- **Exercise data**
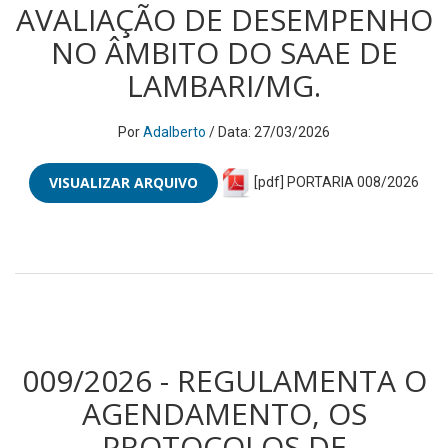
AVALIAÇÃO DE DESEMPENHO
NO ÂMBITO DO SAAE DE
LAMBARI/MG.
Por
Adalberto
/ Data: 27/03/2026
VISUALIZAR ARQUIVO
[pdf] PORTARIA 008/2026
009/2026 - REGULAMENTA O
AGENDAMENTO, OS
PROTOCOLOS DE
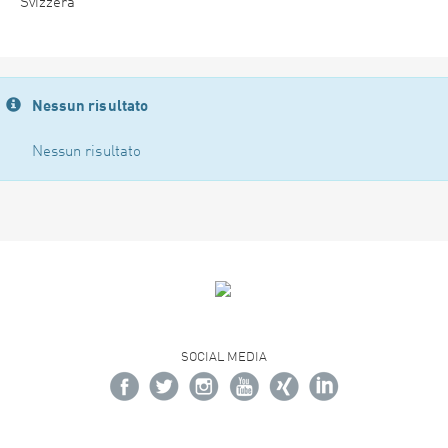
Svizzera
Nessun risultato
Nessun risultato
SOCIAL MEDIA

- **Brief**
Your task is to retype the records above in full and exactly, omitting the pictures.

- **Response for this exercise**
AVALIAÇÃO DE DESEMPENHO
NO ÂMBITO DO SAAE DE
LAMBARI/MG.
Por
Adalberto
/ Data: 27/03/2026
VISUALIZAR ARQUIVO
[pdf] PORTARIA 008/2026
009/2026 - REGULAMENTA O
AGENDAMENTO, OS
PROTOCOLOS DE
Svizzera
Nessun risultato
Nessun risultato
SOCIAL MEDIA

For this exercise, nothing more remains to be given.